Something i wanted to blog about for a long time now was about SSIS Performance enhancements and monitoring.
SQL Server Integration Services (SSIS) as it is called is a upgrade from from DTS (Data Transformation Services).
Very Simply : The SSIS Engine is architecturally divided into 2 components (Runtime Engine and Dataflow Engine). The Runtime Engine component controls the execution of tasks and the Dataflow Engine controls/manages the data pipeline.
BUFFER: The data flow engine uses a buffer-oriented architecture to efficiently load and manipulate datasets in memory (BOL).
As the Data Flows through the pipeline SSIS tries to reuse the data from previous buffers as much as possible when additional operations are performed. how Buffers are used/reused depend upon the the type of transformation as : Row Transformations / Partially blocking transformations / blocking transformations.
Choosing your components wisely and a good architecture of your Transformation environment can help improve SSIS performance.
Row Transformation : Derived Column, Data Conversion, Multicast, and Lookup are some components used in this transformation.The output rows match the input rows. They reuse existing buffers and do no need to create new buffers for data transformations.
Partially blocking transformations : used to combine datasets and can have multiple data inputs. Their number of input records normally do not match their number of output records, so these transformations are called asynchronous transformations. Merge, Merge Join, and Union All components are partially blocking as their outputs are copied into new buffers and a new thread is used/initialized in the data flow.
Blocking transformations : These kind of transformation, must read and process all data/rows before any output can be written. These perform the most work and also are heavy workers thus consuming resources.Aggregate and Sort components are known as blocking transformations. Every time a new buffer is created for the output.
EXECUTION TREES:
you can trim down or re-organize the Execution Trees to evaluate performance conditions. Execution trees normally project how to buffers are going to be used.
Use Containers to distinguish between different data flow tasks.
Consider Running Trees/Tasks in parallel rather then serially, this will make use of the parallelism Feature of SSIs and Improve performance.
Use row transformations where possible to limit the number of buffers that are created and used.
Remove Unnecessary columns, that are not going to be used in the transformations.
Configure the DataTypes correctly. This will help reduce the Source Data Set.
Check the settings for DefaultMaxBufferRows and DefaultMaxBufferSize. Start with default and evaluate as to what should be the best buffer size for the execution plan. (This is recommended for complex Packages or the package using the blocking transformation Types, i.e. to tweak this setting to allow data to be collected into buffers as much as possible. There can also be adverse affects of this setting is not used properly.)
Work with parallelism as i described above: MaxConcurrentExecutables setting helps you play with your package Thread setting. The default is –1, which is the logical machine processor+2. So depending on your workload, tweak this setting, which can help you gain performance improvement in your package.

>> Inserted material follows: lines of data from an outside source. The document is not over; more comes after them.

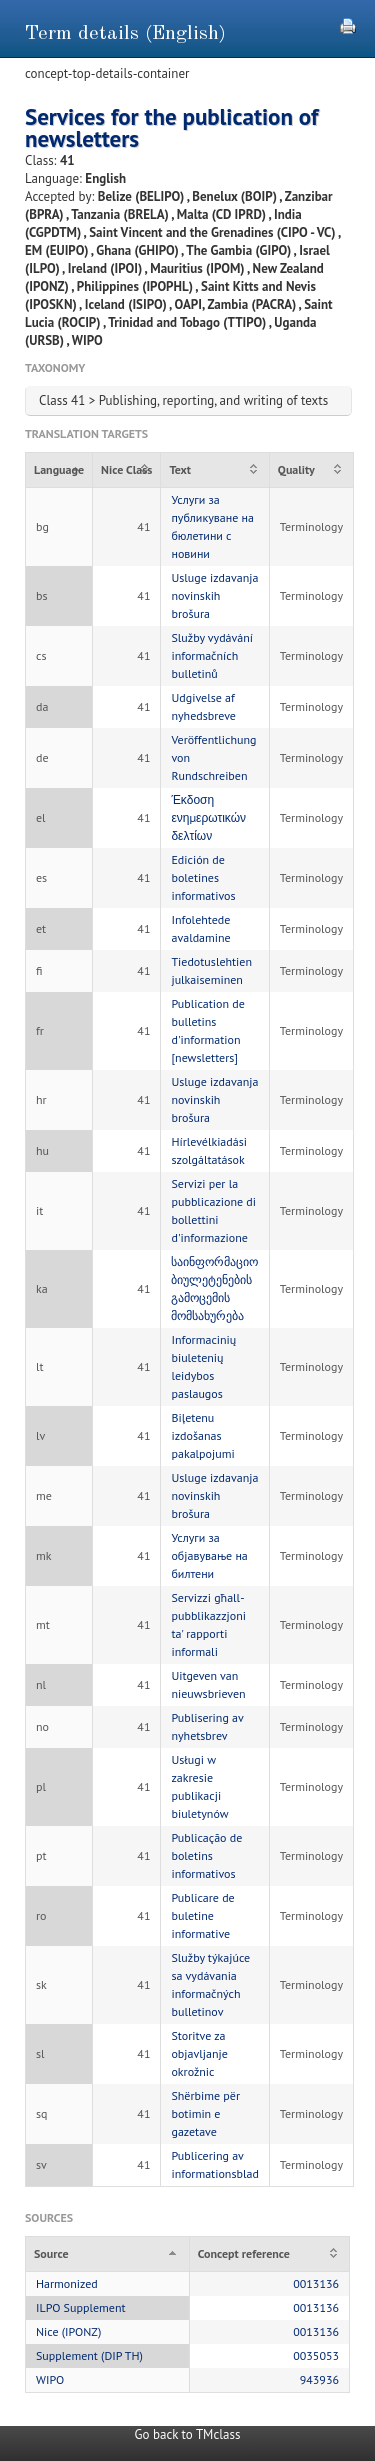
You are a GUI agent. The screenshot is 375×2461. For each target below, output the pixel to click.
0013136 (316, 2283)
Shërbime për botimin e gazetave (205, 2113)
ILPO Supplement (81, 2307)
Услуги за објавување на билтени (209, 1555)
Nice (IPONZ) (68, 2331)
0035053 (316, 2355)
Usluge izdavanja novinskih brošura (214, 595)
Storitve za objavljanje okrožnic (199, 2053)
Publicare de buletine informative (202, 1915)
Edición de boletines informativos (203, 877)
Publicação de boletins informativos (206, 1855)
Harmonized (67, 2283)
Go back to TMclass (188, 2434)
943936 (319, 2379)
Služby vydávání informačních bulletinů (212, 655)
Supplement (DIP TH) (89, 2355)
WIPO (50, 2379)
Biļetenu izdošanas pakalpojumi (202, 1435)
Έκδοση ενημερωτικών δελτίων (208, 817)
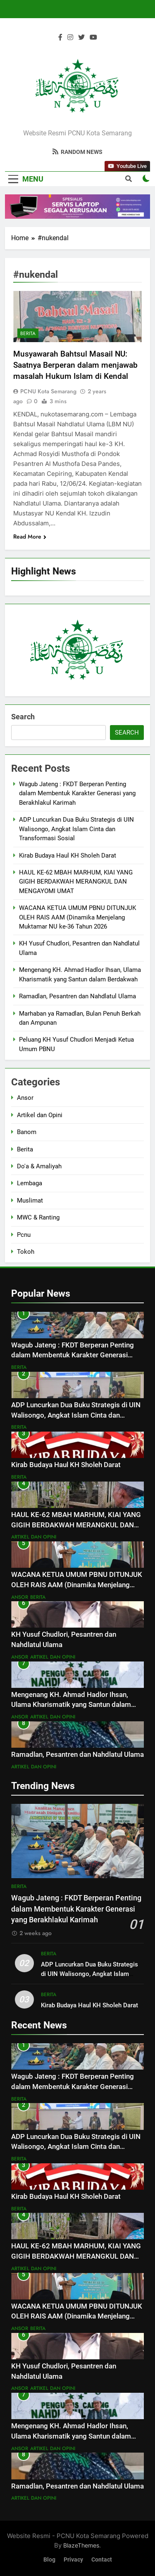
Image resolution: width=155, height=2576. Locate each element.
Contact (101, 2559)
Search (23, 716)
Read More (29, 536)
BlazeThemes (81, 2545)
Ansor (25, 1097)
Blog (49, 2559)
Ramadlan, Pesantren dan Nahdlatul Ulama (77, 996)
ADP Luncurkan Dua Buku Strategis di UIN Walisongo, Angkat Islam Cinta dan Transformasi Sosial (76, 829)
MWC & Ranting (38, 1217)
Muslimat (30, 1200)
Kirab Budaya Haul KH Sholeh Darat (67, 855)
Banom (26, 1132)
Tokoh (25, 1251)
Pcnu (24, 1234)
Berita (28, 333)
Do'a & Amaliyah (39, 1166)
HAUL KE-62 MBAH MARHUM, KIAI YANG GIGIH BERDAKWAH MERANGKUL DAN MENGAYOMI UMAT (76, 882)
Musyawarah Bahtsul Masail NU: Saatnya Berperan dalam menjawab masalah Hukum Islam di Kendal (75, 365)
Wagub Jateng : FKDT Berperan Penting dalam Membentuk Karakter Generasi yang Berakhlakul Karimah (77, 793)
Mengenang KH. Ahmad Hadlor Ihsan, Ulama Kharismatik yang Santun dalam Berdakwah (71, 1705)
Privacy (73, 2559)
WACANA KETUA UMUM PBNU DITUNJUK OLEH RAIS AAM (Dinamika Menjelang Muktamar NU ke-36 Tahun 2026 (77, 917)
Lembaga (29, 1183)
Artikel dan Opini (39, 1115)
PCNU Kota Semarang (48, 391)
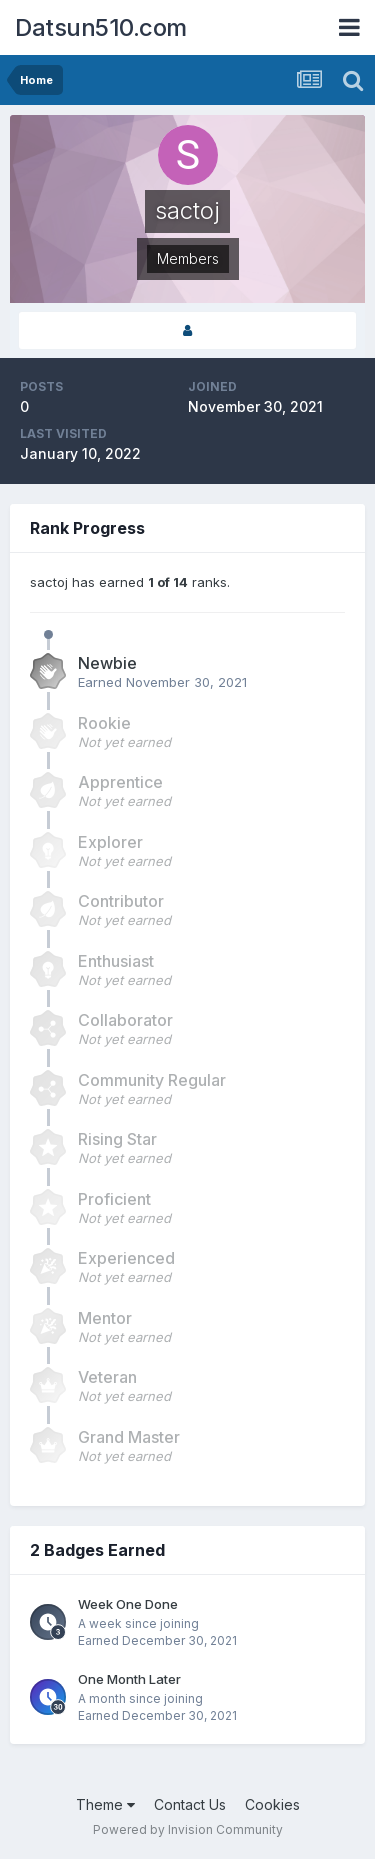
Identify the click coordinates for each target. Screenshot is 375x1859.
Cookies (272, 1804)
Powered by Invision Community (188, 1829)
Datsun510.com (101, 27)
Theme (105, 1804)
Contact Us (190, 1804)
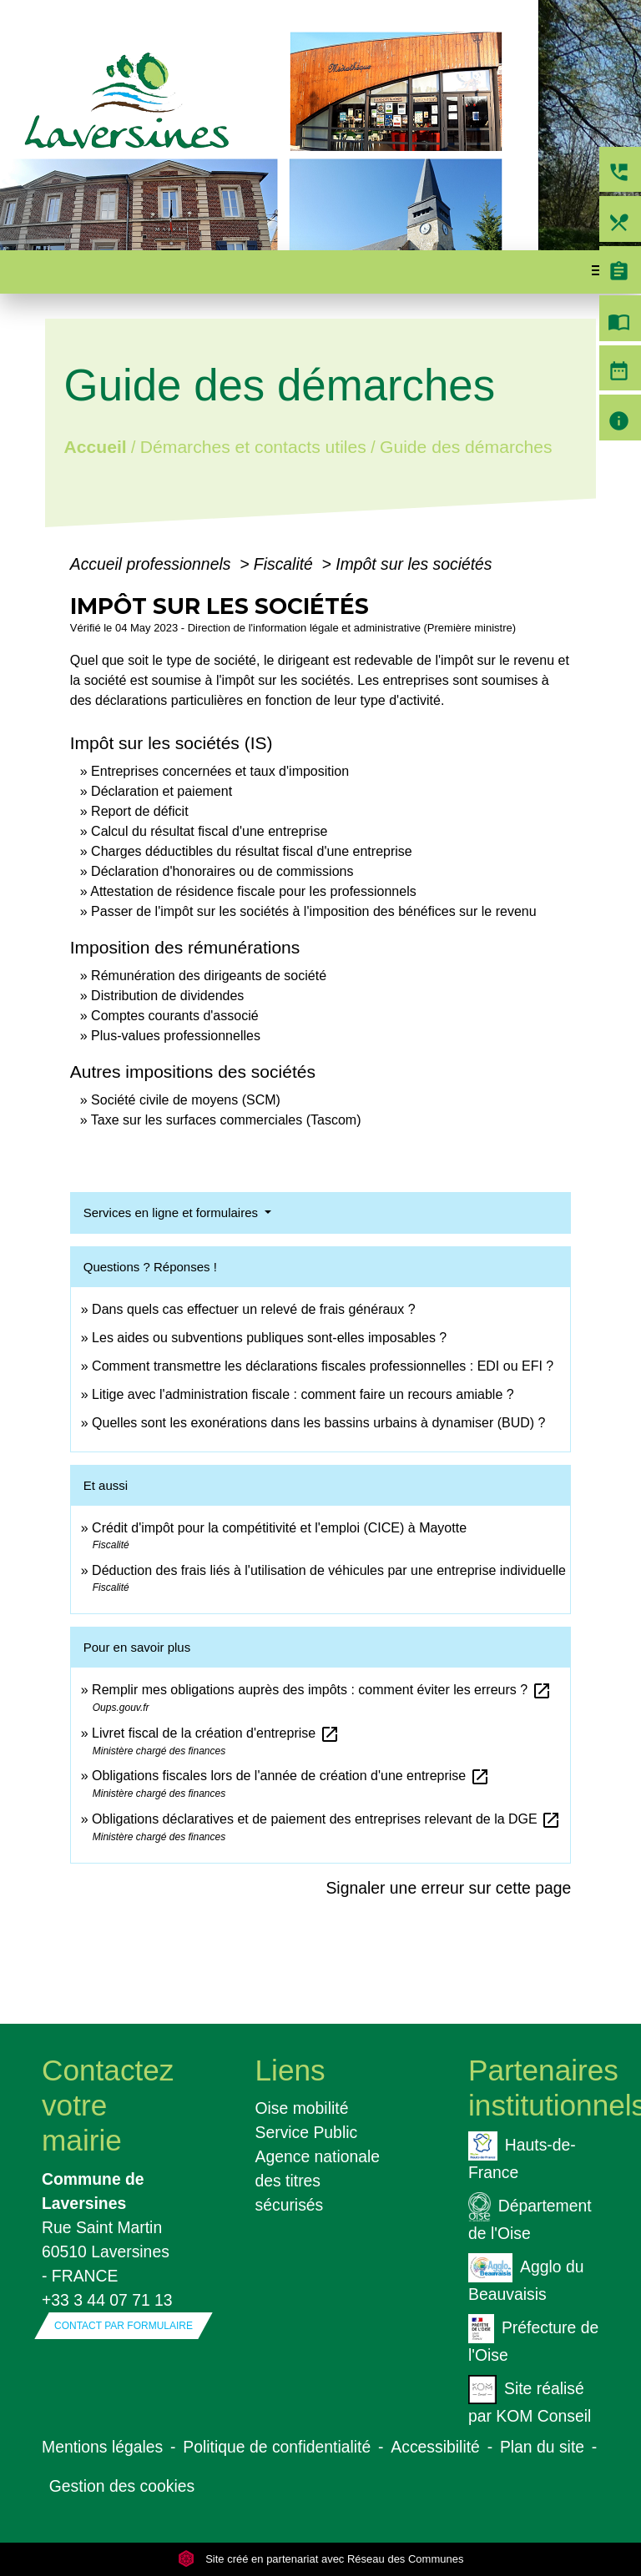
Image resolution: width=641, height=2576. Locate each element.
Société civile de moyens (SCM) (185, 1100)
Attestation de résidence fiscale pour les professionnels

Let maximum of your Tasks/Data Flows Run in parallel if they are not dependent on the previous or the next task.
TROUBLESHOOTING:
If your package is running slow, here is something you can check.
Check the source and targets to evaluate their performance. i.e. if it is a text file source, then dump the file into another temp table to see the speed of execution.
Similarly check the target load speed, based on some other dummy values, to check the execution speed.
The Dataflow Tasks in the middle of the Source and Target have to be dissected individually and checked for performance conditions.
Work with one transformation at a Time to evaluate its speed of execution.
check the underlying table for lengthy varchar/char datatypes, if your are loading 100K+ rows into several tables and it is taking ages. Cut the varchar/Char Datatype Length to something reasonable. example: if loading 20 columns with 100K+ rows and each is varchar(50), it will surely take more than 5 mins to load the package, so work with the team to get down the lengths to a reasonable limits, which will immediately improve your package performance.
Use SSIS Logging / Performance Counters / SQL Profiler to track down performance issues.